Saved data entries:
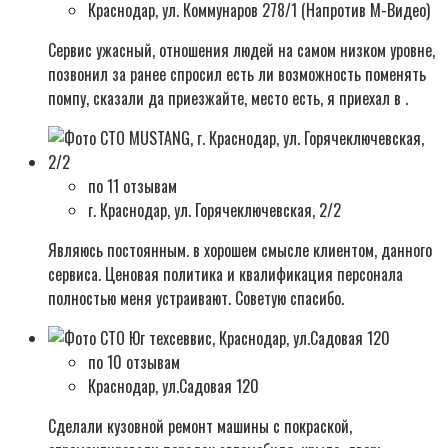
Краснодар, ул. Коммунаров 278/1 (Напротив М-Видео)
Сервис ужасный, отношения людей на самом низком уровне,
позвонил за ранее спросил есть ли возможность поменять
помпу, сказали да приезжайте, место есть, я приехал в .
по 11 отзывам
г. Краснодар, ул. Горячеключевская, 2/2
Являюсь постоянным. в хорошем смысле клиентом, данного
сервиса. Ценовая политика и квалификация персонала
полностью меня устраивают. Советую спасибо.
по 10 отзывам
Краснодар, ул.Садовая 120
Сделали кузовной ремонт машины с покраской,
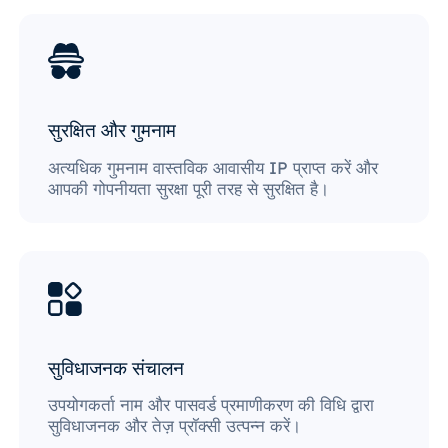
सुरक्षित और गुमनाम
अत्यधिक गुमनाम वास्तविक आवासीय IP प्राप्त करें और
आपकी गोपनीयता सुरक्षा पूरी तरह से सुरक्षित है।
सुविधाजनक संचालन
उपयोगकर्ता नाम और पासवर्ड प्रमाणीकरण की विधि द्वारा
सुविधाजनक और तेज़ प्रॉक्सी उत्पन्न करें।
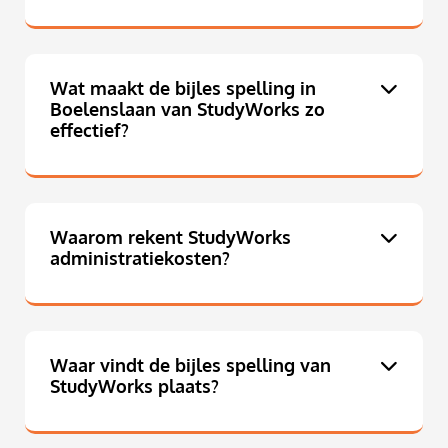
Wat maakt de bijles spelling in
Boelenslaan van StudyWorks zo
effectief?
Waarom rekent StudyWorks
administratiekosten?
Waar vindt de bijles spelling van
StudyWorks plaats?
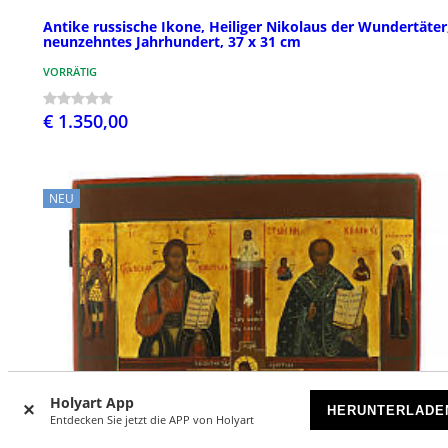
Antike russische Ikone, Heiliger Nikolaus der Wundertäter
neunzehntes Jahrhundert, 37 x 31 cm
VORRÄTIG
€ 1.350,00
NEU
Holyart App
HERUNTERLADE
Entdecken Sie jetzt die APP von Holyart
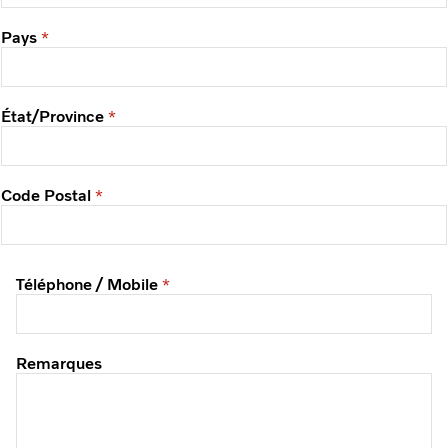
Pays
État/Province
Code Postal
Téléphone / Mobile
Remarques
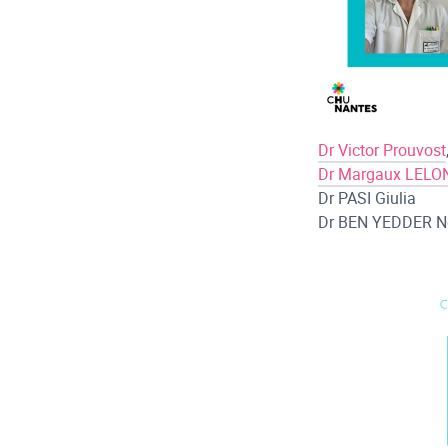
Equipe Médicale
Dr Victor Prouvost
Dr Margaux LELO
Dr PASI Giulia
Dr BEN YEDDER N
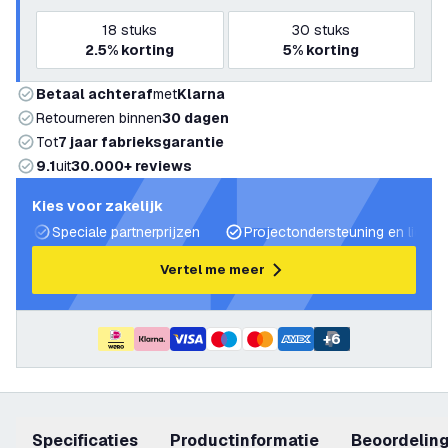
18
stuks
30
stuks
2.5%
korting
5%
korting
Betaal achteraf
met
Klarna
Retourneren binnen
30 dagen
Tot
7 jaar fabrieksgarantie
9.1
uit
30.000+ reviews
Kies voor zakelijk
Speciale partnerprijzen
Projectondersteuning en lichtp
Vertel me meer
+
6
Specificaties
productinformatie
beoordelin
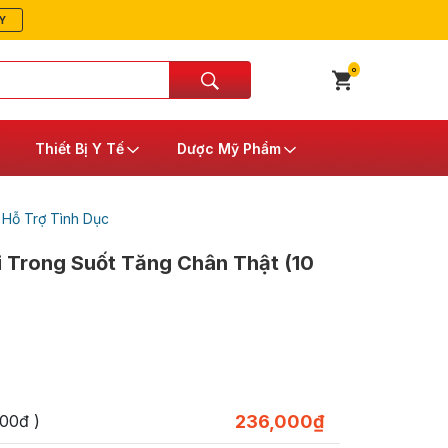
Y
0
Thiết Bị Y Tế
Dược Mỹ Phẩm
/
Hỗ Trợ Tình Dục
i Trong Suốt Tăng Chân Thật (10
00đ )
236,000
₫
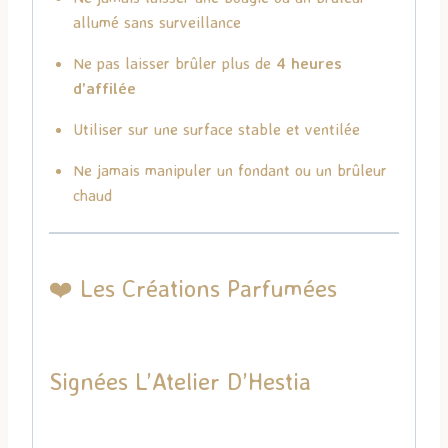
allumé sans surveillance
Ne pas laisser brûler plus de
4 heures
d’affilée
Utiliser sur une surface stable et ventilée
Ne jamais manipuler un fondant ou un brûleur
chaud
❤️ Les Créations Parfumées
Signées
L’Atelier D’Hestia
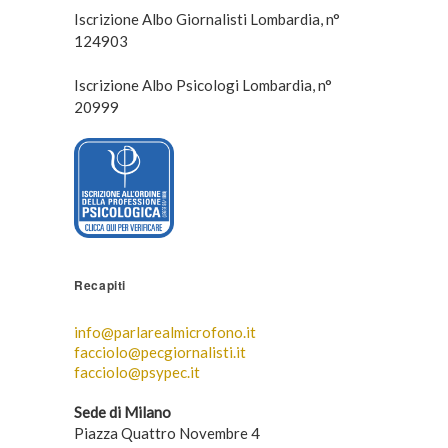
Iscrizione Albo Giornalisti Lombardia, n°
124903
Iscrizione Albo Psicologi Lombardia, n°
20999
Recapiti
info@parlarealmicrofono.it
facciolo@pecgiornalisti.it
facciolo@psypec.it
Sede di Milano
Piazza Quattro Novembre 4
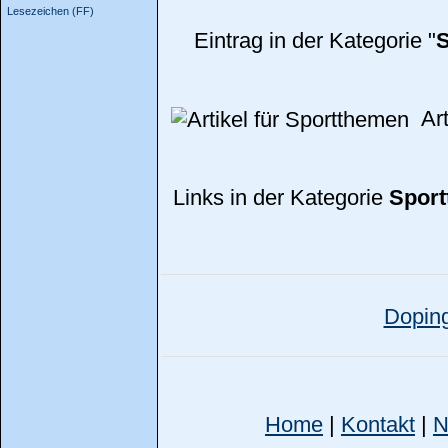
Lesezeichen (FF)
Eintrag in der Kategorie "
Art
Links in der Kategorie
Spor
Dopin
Home
|
Kontakt
|
N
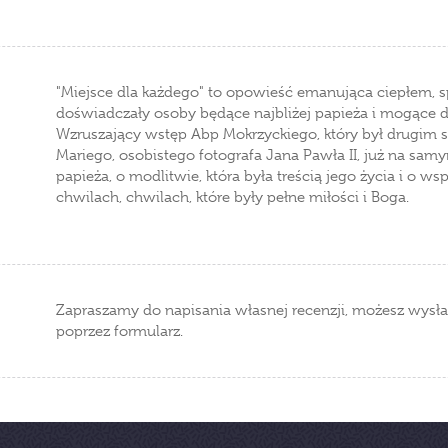
"Miejsce dla każdego" to opowieść emanująca ciepłem, sp
doświadczały osoby będące najbliżej papieża i mogące dz
Wzruszający wstęp Abp Mokrzyckiego, który był drugim se
Mariego, osobistego fotografa Jana Pawła II, już na sa
papieża, o modlitwie, która była treścią jego życia i o
chwilach, chwilach, które były pełne miłości i Boga.
Zapraszamy do napisania własnej recenzji, możesz wysła
poprzez formularz.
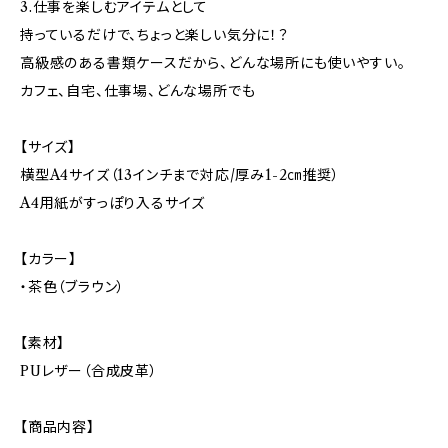
3.仕事を楽しむアイテムとして
持っているだけで、ちょっと楽しい気分に！？
高級感のある書類ケースだから、どんな場所にも使いやすい。
カフェ、自宅、仕事場、どんな場所でも
【サイズ】
横型A4サイズ（13インチまで対応/厚み1-2㎝推奨）
A4用紙がすっぽり入るサイズ
【カラー】
・茶色（ブラウン）
【素材】
PUレザー（合成皮革）
【商品内容】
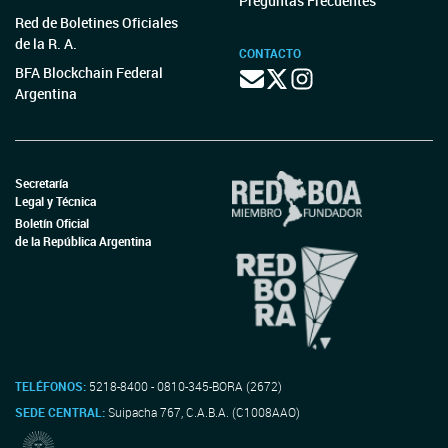
Preguntas Frecuentes
Red de Boletines Oficiales
de la R. A.
CONTACTO
BFA Blockchain Federal
Argentina
Secretaría
Legal y Técnica
Boletín Oficial
de la República Argentina
TELÉFONOS:
5218-8400 - 0810-345-BORA (2672)
SEDE CENTRAL:
Suipacha 767, C.A.B.A. (C1008AAO)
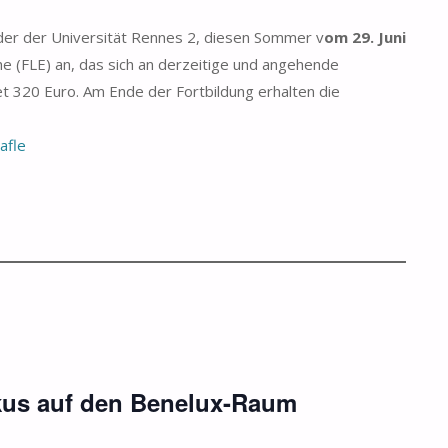
änder der Universität Rennes 2, diesen Sommer v
om 29. Juni
e (FLE) an, das sich an derzeitige und angehende
t 320 Euro. Am Ende der Fortbildung erhalten die
afle
kus auf den Benelux-Raum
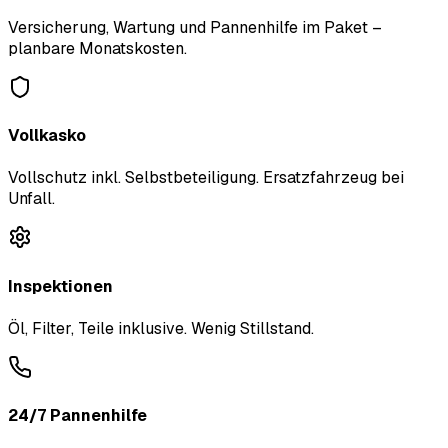
Versicherung, Wartung und Pannenhilfe im Paket –
planbare Monatskosten.
Vollkasko
Vollschutz inkl. Selbstbeteiligung. Ersatzfahrzeug bei
Unfall.
Inspektionen
Öl, Filter, Teile inklusive. Wenig Stillstand.
24/7 Pannenhilfe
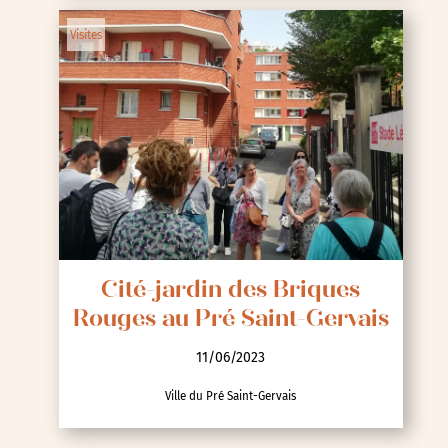
Visites
Cité-jardin des Briques
Rouges au Pré Saint-Gervais
11/06/2023
Ville du Pré Saint-Gervais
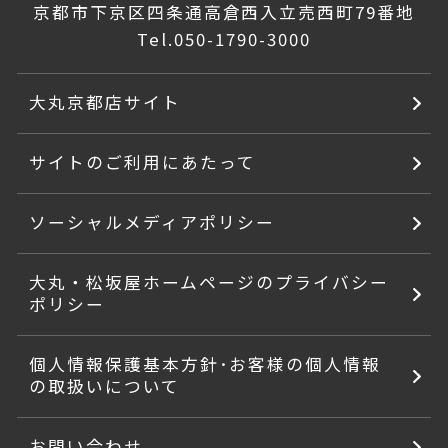
京都市下京区四条通高倉西入立売西町79番地
Tel.
050-1790-3000
大丸京都店サイト
サイトのご利用にあたって
ソーシャルメディアポリシー
大丸・松坂屋ホームページのプライバシー
ポリシー
個人情報保護基本方針･お客様の個人情報
の取扱いについて
お問い合わせ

TASK REQUIREMENTS:
Transcribe the data exactly, minus any images.

WRITTEN SOLUTION:
Краснодар, ул. Коммунаров 278/1 (Напротив М-Видео)
Сервис ужасный, отношения людей на самом низком уровне,
позвонил за ранее спросил есть ли возможность поменять
помпу, сказали да приезжайте, место есть, я приехал в .
по 11 отзывам
г. Краснодар, ул. Горячеключевская, 2/2
Являюсь постоянным. в хорошем смысле клиентом, данного
сервиса. Ценовая политика и квалификация персонала
полностью меня устраивают. Советую спасибо.
по 10 отзывам
Краснодар, ул.Садовая 120
Сделали кузовной ремонт машины с покраской,
सुरक्षित और गुमनाम
अत्यधिक गुमनाम वास्तविक आवासीय IP प्राप्त करें और
आपकी गोपनीयता सुरक्षा पूरी तरह से सुरक्षित है।
सुविधाजनक संचालन
उपयोगकर्ता नाम और पासवर्ड प्रमाणीकरण की विधि द्वारा
सुविधाजनक और तेज़ प्रॉक्सी उत्पन्न करें।
Wat maakt de bijles spelling in
Boelenslaan van StudyWorks zo
effectief?
Waarom rekent StudyWorks
administratiekosten?
Waar vindt de bijles spelling van
StudyWorks plaats?
Antike russische Ikone, Heiliger Nikolaus der Wundertäter
neunzehntes Jahrhundert, 37 x 31 cm
VORRÄTIG
€ 1.350,00
NEU
Holyart App
HERUNTERLADE
Entdecken Sie jetzt die APP von Holyart
Pays
État/Province
Code Postal
Téléphone / Mobile
Remarques
Equipe Médicale
Dr Victor Prouvost
Dr Margaux LELO
Dr PASI Giulia
Dr BEN YEDDER N
18
stuks
30
stuks
2.5%
korting
5%
korting
Betaal achteraf
met
Klarna
Retourneren binnen
30 dagen
Tot
7 jaar fabrieksgarantie
9.1
uit
30.000+ reviews
Kies voor zakelijk
Speciale partnerprijzen
Projectondersteuning en lichtp
Vertel me meer
+
6
Specificaties
productinformatie
beoordelin
Y
0
Thiết Bị Y Tế
Dược Mỹ Phẩm
/
Hỗ Trợ Tình Dục
i Trong Suốt Tăng Chân Thật (10
00đ )
236,000
₫
allumé sans surveillance
Ne pas laisser brûler plus de
4 heures
d’affilée
Utiliser sur une surface stable et ventilée
Ne jamais manipuler un fondant ou un brûleur
chaud
❤️ Les Créations Parfumées
Signées
L’Atelier D’Hestia
Iscrizione Albo Giornalisti Lombardia, n°
124903
Iscrizione Albo Psicologi Lombardia, n°
20999
Recapiti
info@parlarealmicrofono.it
facciolo@pecgiornalisti.it
facciolo@psypec.it
Sede di Milano
Piazza Quattro Novembre 4
Lesezeichen (FF)
Eintrag in der Kategorie "
Art
Links in der Kategorie
Spor
Dopin
Home
|
Kontakt
|
N
"Miejsce dla każdego" to opowieść emanująca ciepłem, sp
doświadczały osoby będące najbliżej papieża i mogące dz
Wzruszający wstęp Abp Mokrzyckiego, który był drugim se
Mariego, osobistego fotografa Jana Pawła II, już na sa
papieża, o modlitwie, która była treścią jego życia i o
chwilach, chwilach, które były pełne miłości i Boga.
Zapraszamy do napisania własnej recenzji, możesz wysła
poprzez formularz.
3.仕事を楽しむアイテムとして
持っているだけで、ちょっと楽しい気分に！？
高級感のある書類ケースだから、どんな場所にも使いやすい。
カフェ、自宅、仕事場、どんな場所でも
【サイズ】
横型A4サイズ（13インチまで対応/厚み1-2㎝推奨）
A4用紙がすっぽり入るサイズ
【カラー】
・茶色（ブラウン）
【素材】
PUレザー（合成皮革）
【商品内容】
Preguntas Frecuentes
Red de Boletines Oficiales
de la R. A.
CONTACTO
BFA Blockchain Federal
Argentina
Secretaría
Legal y Técnica
Boletín Oficial
de la República Argentina
TELÉFONOS:
5218-8400 - 0810-345-BORA (2672)
SEDE CENTRAL:
Suipacha 767, C.A.B.A. (C1008AAO)
änder der Universität Rennes 2, diesen Sommer v
om 29. Juni
e (FLE) an, das sich an derzeitige und angehende
t 320 Euro. Am Ende der Fortbildung erhalten die
afle
kus auf den Benelux-Raum
Versicherung, Wartung und Pannenhilfe im Paket –
planbare Monatskosten.
Vollkasko
Vollschutz inkl. Selbstbeteiligung. Ersatzfahrzeug bei
Unfall.
Inspektionen
Öl, Filter, Teile inklusive. Wenig Stillstand.
24/7 Pannenhilfe
Visites
Cité-jardin des Briques
Rouges au Pré Saint-Gervais
11/06/2023
Ville du Pré Saint-Gervais
京都市下京区四条通高倉西入立売西町79番地
Tel.
050-1790-3000
大丸京都店サイト
サイトのご利用にあたって
ソーシャルメディアポリシー
大丸・松坂屋ホームページのプライバシー
ポリシー
個人情報保護基本方針･お客様の個人情報
の取扱いについて
お問い合わせ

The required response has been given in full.